Ellie opens her doors to laughter
February 13, 2013 by:
You would be forgiven for thinking an opera house is an unlikely place to find yourself giggling uncontrollably, but then again, maybe you need to change your perception of what goes on at an opera house.
I would bet my vocal chords that some notable thinker once said something along the lines of “Every great city must have a great opera house.” Regardless of who said it and when, it’s true, and Denver has that criterion nailed with its lovely Ellie Caulkins Opera House.
The Ellie is one of our fair city’s most beautiful and historically significant buildings. But what makes it special to me is the diversity and quality of performances that play there. Sure, it hosts operas – Romeo and Juliet will be killing themselves (while singing!) there on Friday night and again on Sunday afternoon – but it also hosts ballet, musicals, speeches and comedy.
Twice in the last six months I’ve been fortunate enough to enjoy some of the Ellie’s finer features – it’s a world-class acoustical hall designed in the lyric style, with three tiers of curving balconies, uninterrupted sight lines from every seat onto a deep and wide stage, sleek staircases, and flying bridges that pull patrons into the hall – before being reduced to a convulsing, laughing-to-tears, barely-able-to-breathe mess.
First it was The Book of Mormon, the internationally acclaimed musical written in large part by Colorado natives and South Park creators Trey Parker and Matt Stone. The show is currently packing other auditoriums around the country, but one can hope that the Ellie will be hosting our favorite musical missionaries again soon.
Next was comedian Lewis Black, noted Daily Show contributor, political commentator, author and crankpot.
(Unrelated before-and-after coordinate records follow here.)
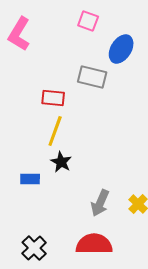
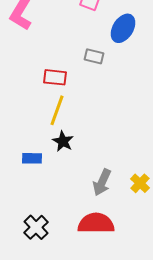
gray rectangle: (92, 77) -> (94, 56), size x0.7

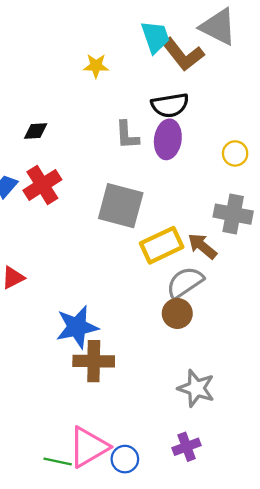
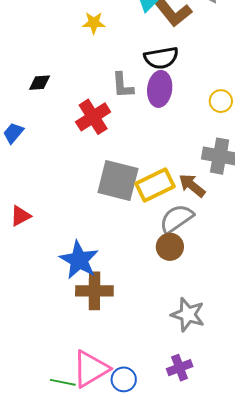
red cross: (42, 185) -> (93, 117), moved
gray square: (121, 206) -> (118, 180), moved
blue star: (77, 327) -> (79, 260), turned -30

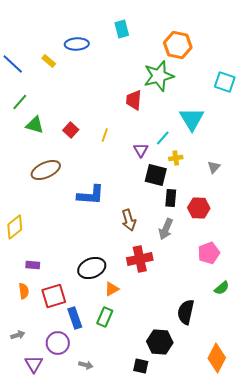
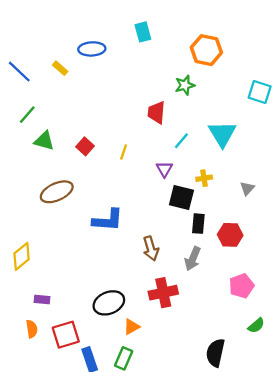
green star: (159, 76) -> (185, 85), size x0.6
cyan line: (163, 138) -> (181, 141), moved

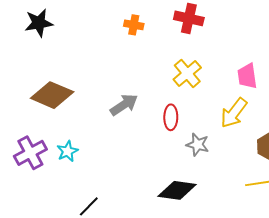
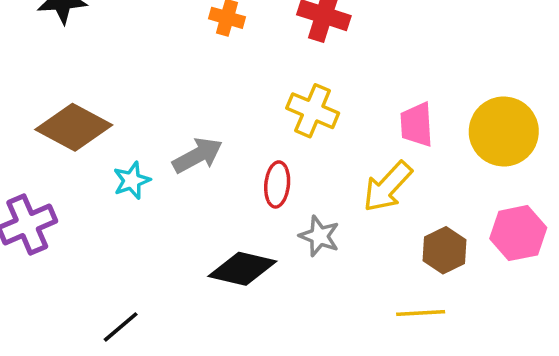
yellow cross: (187, 73) -> (313, 111), turned -32
cyan star: (67, 151) -> (132, 180), moved
black diamond: (177, 190) -> (242, 269), moved

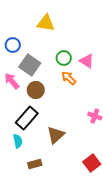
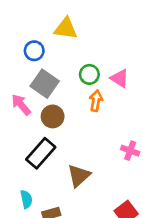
blue circle: (13, 45) -> (34, 51), moved
orange arrow: (69, 78) -> (96, 101), turned 56
cyan semicircle: (18, 141) -> (26, 199), moved

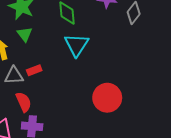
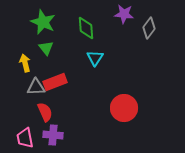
cyan triangle: (77, 45) -> (95, 58), size x0.7
red rectangle: (34, 70) -> (55, 82), size x1.6

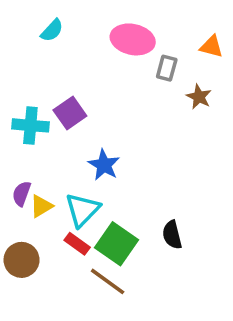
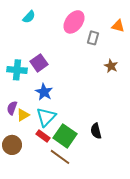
pink ellipse: (133, 39) -> (74, 22), turned -65
brown star: (199, 97) -> (111, 66), moved
blue star: (104, 165) -> (44, 92), moved

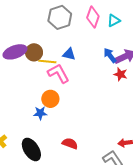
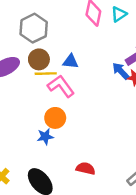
gray hexagon: (60, 17) -> (34, 28), moved
brown circle: (34, 52) -> (39, 59), moved
blue arrow: (110, 55) -> (121, 71), moved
Lew pointed out the Ellie’s grandeur before reminding us that the key difference between our two major political parties is that one is dumb while the other is stupid.
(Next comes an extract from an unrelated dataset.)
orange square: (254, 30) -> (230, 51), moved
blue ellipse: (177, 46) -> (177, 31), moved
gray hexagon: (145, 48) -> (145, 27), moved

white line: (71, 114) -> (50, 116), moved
While I’m not sure exactly when the next hilarious performance at the Ellie will have me choking on my gin and tonic, I’m certain there will be many, and I hope you will join me there.
In the meantime, if you’re interested in the aforementioned historical significance of our local opera house and want to learn more about its beautiful architecture, check out Doors Open Denver April 13-14. The free event allows you to tour the spectacular Denver buildings you see every day but may never have entered. If you haven’t experienced the Ellie up close, don’t miss this opportunity.